Vom Augenblick der Taufe an, gehört ein Mensch ganz offiziell zur weltweiten Gemeinschaft der Christen, die Gott als den Herrn in ihrem Leben anerkennen und sich in die Nachfolge Jesu Christi stellen. Auch Babies und kleine Kinder, die noch gar nicht selbst bezeugen können, dass Gott in ihrem Leben eine Rolle spielen soll und die sich auch nicht bewusst in die Nachfolge Christi stellen können, gehören als Getaufte dieser Gemeinschaft an. Auch ihnen gilt Gottes Liebe und die feste Zusage seiner Begleitung. Und es ist unsere Aufgabe als Eltern, Paten und Gemeinde, den Kindern diesen Gott nahe zu bringen. Ihnen vorzuleben, was es heißt, als Christ und Christin, in der Nachfolge Jesu zu stehen.

In der Nachfolge dessen, der als Sohn Gottes selbst Mensch geworden ist. In dessen Person uns Gott selbst begegnet und der uns gezeigt hat, was es heißt zu Gott zu gehören, als Gottes Kind zu leben. Mit allen Höhen und Tiefen. Mit allen Konsequenzen.

Jesu Leben war alles andere als unkompliziert. Auch war es wohl sicher nicht unbedingt das, was wir heute als „schön“ bezeichnen. Ich gehe zwar schon davon aus, dass Jesus durchaus auch zahlreiche glückliche Momente erleben durfte, in denen er sich wohl und am richtigen Platz gefühlt hat, doch das, was immer oben auf liegt, wenn wir von Jesus sprechen, ist seine Zeit des Leidens. Die vielen Anfechtungen und Demütigungen. Durch Worte und durch Taten. Ja, an seinem Leben können wir ohne Zweifel erkennen, dass auch ein Leben im Vertrauen auf Gott nicht vor Schwierigkeiten, Krisen und Leid geschützt ist.

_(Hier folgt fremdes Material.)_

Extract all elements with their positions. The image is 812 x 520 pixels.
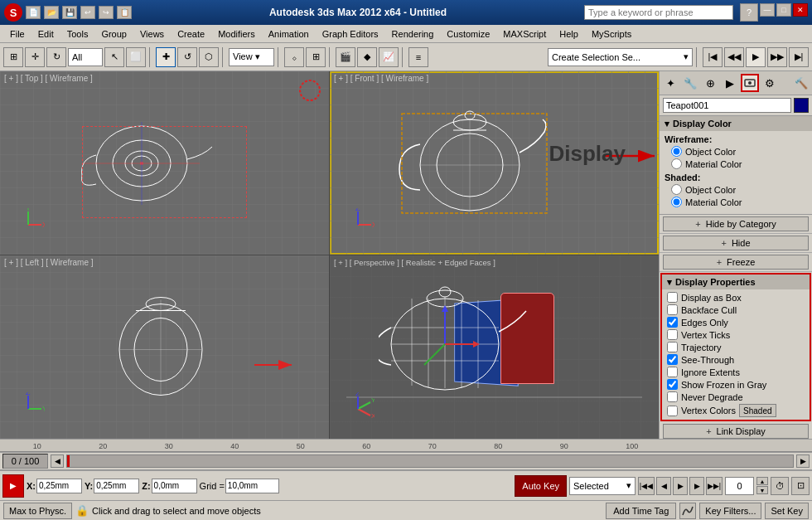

Und doch lehrt uns Jesu Leben eben auch, das es dennoch lohnt, an Gott festzuhalten. Auch dann, wenn uns das Wasser gerade bis zum Hals steht und wir uns von aller Welt und auch von Gott verlassen fühle. „Mein Gott, mein Gott, warum hast Du mich verlassen?!“, das fragte auch Jesus, in der wohl dunkelsten Stunde seines Lebens, am Kreuz. Doch Gott hat ihn nicht verlassen. Zu keinem Zeitpunkt. Und er wird auch uns nicht verlassen!

Denn Gott liebt uns. Jeden und jede einzelne. Völlig egal ob getauft oder nicht. Seine Liebe gilt vorbehaltlos allen Menschen und knüpft sich nicht an irgendwelche Bedingungen. Für Gott sind wir alle wertvoll. Er kennt uns so gut wie kein anderer. Weiß um unsere Schwächen und Stärken. Kennt unsere Nöte und Ängste.

Er nimmt an unserem Leben Anteil und es ist ihm bewusst, wie schwer wir so manches Mal an diesem Leben zu knabbern haben und wie schnell uns die Furcht dabei auch immer wieder gefangen nehmen kann.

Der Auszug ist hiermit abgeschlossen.